What was the relationship like between the Social Democratic Party of Austria and the soldiers’ and workers’ councils? After all, according to the councils’ statutes, their goal was the ‘abolition of the capitalist mode of production’ through the ‘means of class struggle’.

With view to both the workers’ and soldiers’ councils as well as the Communists, Austrian Social Democracy followed a markedly different political line than that of Social Democrats such as Friedrich Ebert, Philipp Scheidemann, and Gustav Noske in Germany: the Austrian Social Democrats attempted to tame their rivals on the left while going out of their way to avoid violence.

In this vein, the Social Democrats expanded the workers’ councils into a ‘parliament of the entire working class’ in March 1919. This was done in order to maintain relations with the Communists, to engage them in dialogue, and if possible to bring them in line with the Social Democratic strategy of ‘being ready for action’. The Social Democrats hoped to convince the Communists that the council republic experiment lacked long-term prospects, and if that failed, to secure a majority to vote the Communists down.

Failing to win over Social Democratic workers and achieve a majority in the workers’ councils for a variety of objective and subjective reasons, the Communist Party of Austria was confronted with a situation in which any attempt to go beyond Social Democratic reformism could have been defamed before the masses as ‘contravention of the resolutions of the workers’ council’ and a ‘lapse in proletarian discipline’. Austromarxist leaders took advantage of this situation to the fullest, yet their strategy could only succeed insofar as they portrayed their differences with the Communists as a question of tactics rather than goals: after all, the Social Democrats also promised the radicalised worker masses to lead them to socialism in 1918–19.

                                                                                          

How did the ruling class attempt to break the strength of the councils, and to what extent did the councils have to deal with repression?

In 1918–19, the Austrian bourgeoisie was dramatically weakened both economically and politically and in no condition to commit violence against the council movement. As if the loss of control over traditional institutions of state power such as the police weren’t bad enough for the bourgeoisie, the disintegration of [Austro-Hungarian] Imperial and Royal Army meant that there was no unified force capable of fighting the working class like in Germany, with its Freikorps, ‘Baltic troops’, ‘Orgesch’ and ‘Orka’ associations.

The standing military of the republic, the Volkswehr, would have been useless for a counterrevolution given that the soldiers’ councils occupied a decisive position of power within it. For the time being, the tactical manoeuvring of the bourgeois political camp was limited to imitating the council model by establishing ‘citizen and estate councils’ or ‘farmers’ councils’ that swapped out the demands of the ‘Marxist’ councils with a highly general demand for ‘equality’. However, these proved to be short-lived and disappeared from view entirely as the revolutionary wave ebbed following the fall of the Hungarian Soviet Republic in August 1919.

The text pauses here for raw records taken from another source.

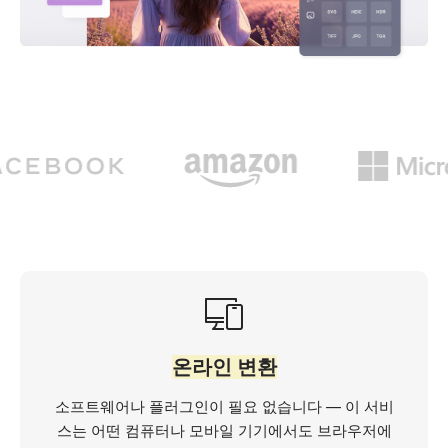
온라인 변환
소프트웨어나 플러그인이 필요 없습니다 — 이 서비
스는 어떤 컴퓨터나 모바일 기기에서도 브라우저에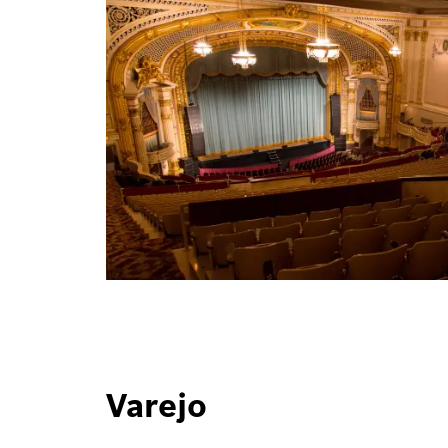
Varejo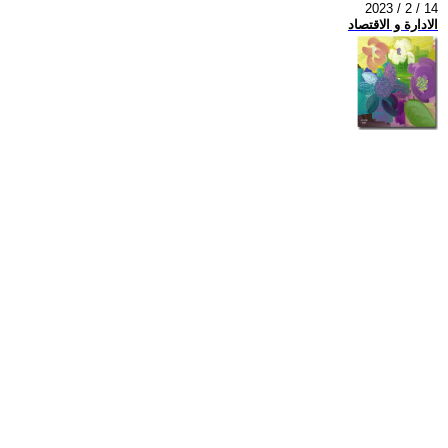
2023 / 2 / 14
الادارة و الاقتصاد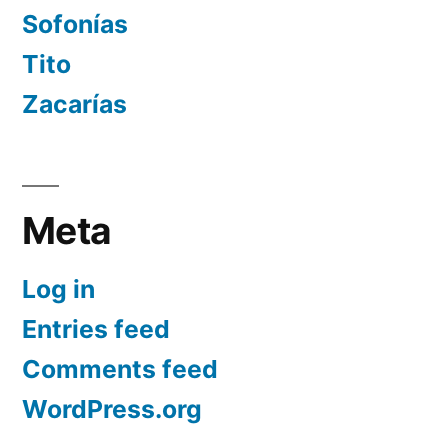
Sofonías
Tito
Zacarías
Meta
Log in
Entries feed
Comments feed
WordPress.org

Subsequently, as the declining power of the workers’ and soldiers’ councils became increasingly obvious, the bourgeoisie took note and abstained from open provocations or attempts to suppress the councils.

 

What influence did the revolutionary wing of the Austrian labour movement manage to exert within the councils? After all, the Communist International viewed Communist majorities in the councils as a prerequisite for a Communist seizure of power.

The Communists received approximately five per cent of the nationwide vote in the workers’ council elections held in spring 1919. In Vienna, they won ten per cent of mandates in the bodies of the council. In the Vienna soldiers’ councils, they were particularly well-represented in the ‘Volkswehrbatallion 41’, the successor to the Red Guards of the 1918 November Days. However, the vast majority of the soldiers’ councils were thoroughly Social Democratic in nature.

Lenin and the Comintern’s explicit order that the Austrian Communists secure a majority in the councils before attempting to seize power put them in a difficult position. Given that the party was far away from anything close to a majority, some began to argue that the resolutions of the workers’ council should only be recognised ‘conditionally’, depending on whether or not they were ‘revolutionary’. This progressed so far that for a while Communists even disputed the workers’ council’s claim to represent the will of the working class, condemning the institution as a ‘mere executive organ of capitalist society’.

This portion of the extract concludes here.